There are two general reasons for rejecting any hallucination hypothesis to explain near death experiences, whether or not that hypothesis involves neurotransmitters. The first reason is the time factor. Near-death experiences often occur in people who undergo cardiac arrest, something that should cause a quick loss of consciousness. In such cases there simply is no time for a substantial hallucination. People who have heart attacks don't go through a few minutes of raving that might correspond to hallucinations, and then lose consciousness. Instead they quickly have a heart attack and lose consciousness very soon thereafter. The second reason is that visual hallucinations produce random imagery, but the imagery in near death experiences is typically not random. It tends to have a few common themes like the themes mentioned at the top of this post.  This common pattern is not what we would expect from hallucinations. 

In the same vein of misguided experimentation, some scientists rigged up some elaborate perceptual trick involving an MRI scanner and cameras to fool people into thinking their body was located somewhere in the room elsewhere than it was. They then found that a part of the brain called the hippocampus lights up during such an experience.
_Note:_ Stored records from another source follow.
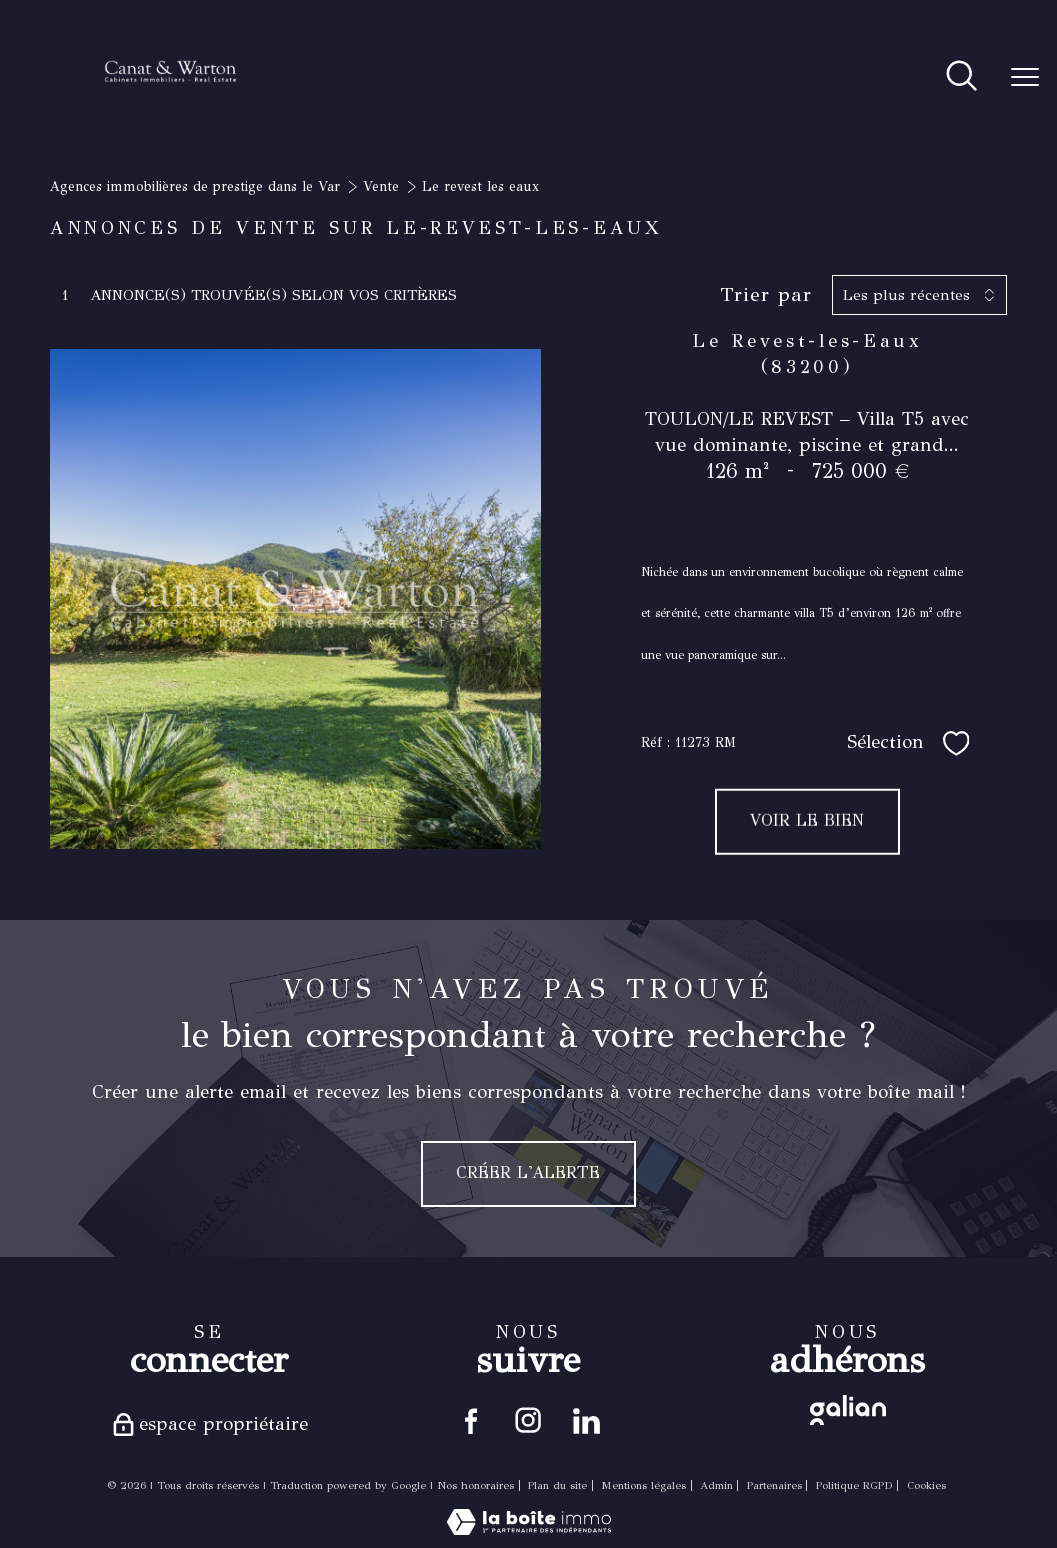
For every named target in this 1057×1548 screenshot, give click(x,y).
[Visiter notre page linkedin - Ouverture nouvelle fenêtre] (589, 1422)
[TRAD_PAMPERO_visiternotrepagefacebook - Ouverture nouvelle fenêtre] (467, 1422)
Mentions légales (643, 1489)
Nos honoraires (475, 1489)
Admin (716, 1489)
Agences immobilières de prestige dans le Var (195, 186)
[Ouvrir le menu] (1025, 78)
This silly study is being trumpeted as an explanation for the out-of-body experiences reported as part of near-death experiences (and in other cases also) – “your hippocampus causes it.” But such a study shows nothing of the sort, simply because you cannot explain a reported phenomenon by creating some special experimental situation totally different from the situation in which the phenomenon was reported.  People having near death experiences and out-of-body experiences don't have them in anything like the weird hi-tech setup that was used in this experiment.
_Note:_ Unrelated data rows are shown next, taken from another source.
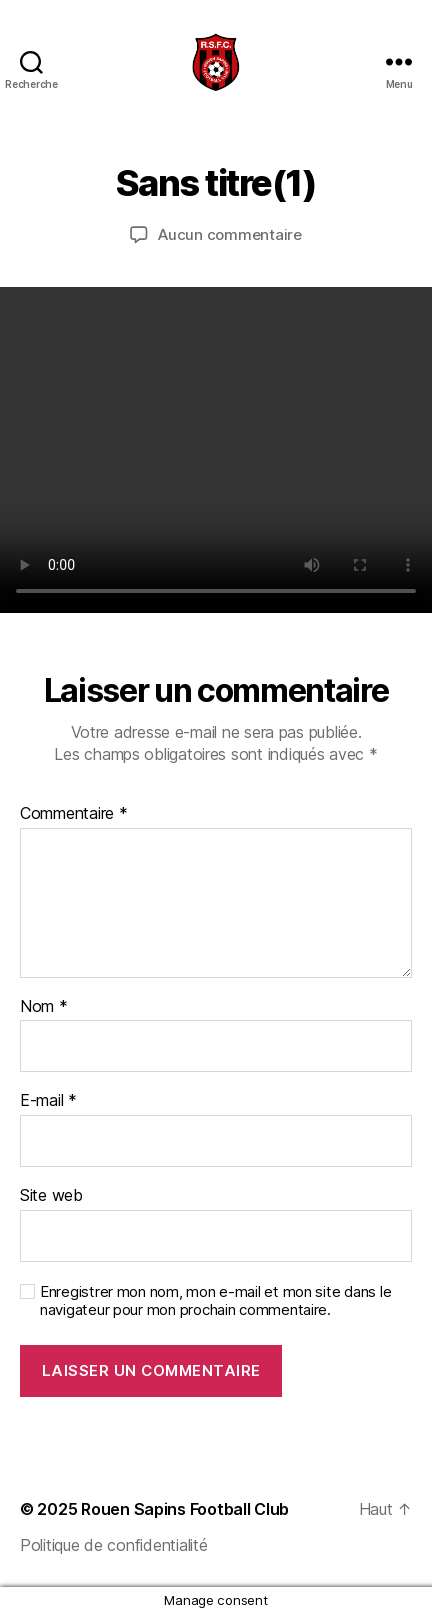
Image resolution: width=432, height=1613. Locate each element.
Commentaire (74, 814)
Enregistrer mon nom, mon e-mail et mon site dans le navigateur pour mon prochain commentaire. (215, 1301)
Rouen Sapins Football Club (185, 1509)
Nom (44, 1007)
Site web (51, 1196)
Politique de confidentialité (113, 1545)
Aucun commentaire (230, 234)
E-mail (48, 1101)
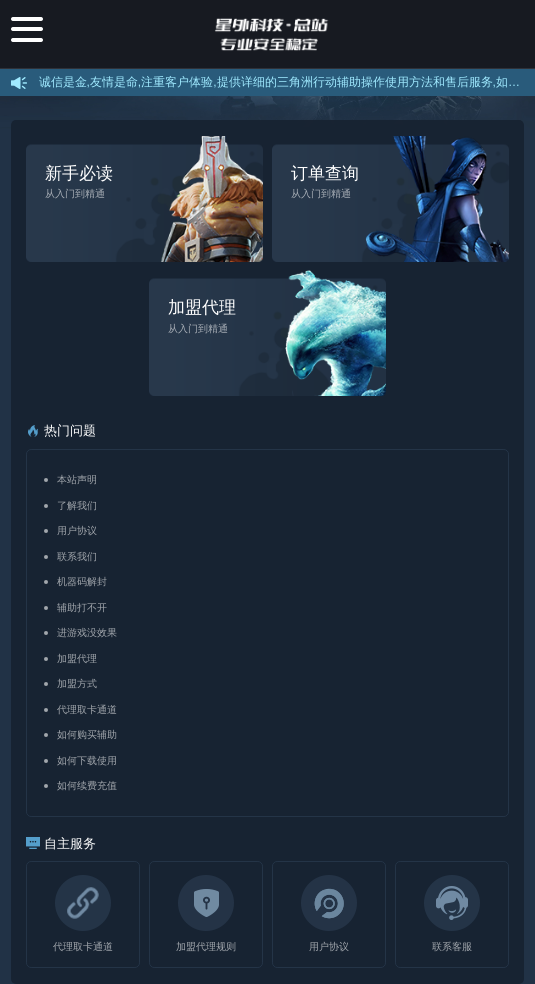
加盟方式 (77, 683)
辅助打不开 (82, 607)
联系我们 (77, 556)
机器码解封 (82, 581)
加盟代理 (77, 658)
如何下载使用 (87, 760)
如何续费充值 (87, 785)
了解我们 (77, 505)
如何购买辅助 (87, 734)
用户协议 (77, 530)
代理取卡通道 (87, 709)
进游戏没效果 (87, 632)
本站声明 (77, 479)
I may also point out the whole “this brain part lights up when x occurs, so that brain part causes x” line of reasoning is generally bunk, as pointed out in the book Brainwashed: The Seductive Appeal of Mindless Neuroscience.

My suggestion to scientists who want to learn more about near-death experiences is to actually work with the people who have such experiences. Don't waste your time rigging up goofy camera configurations that don't match actual human experiences, and don't waste your time killing rats or cutting the throats of lambs.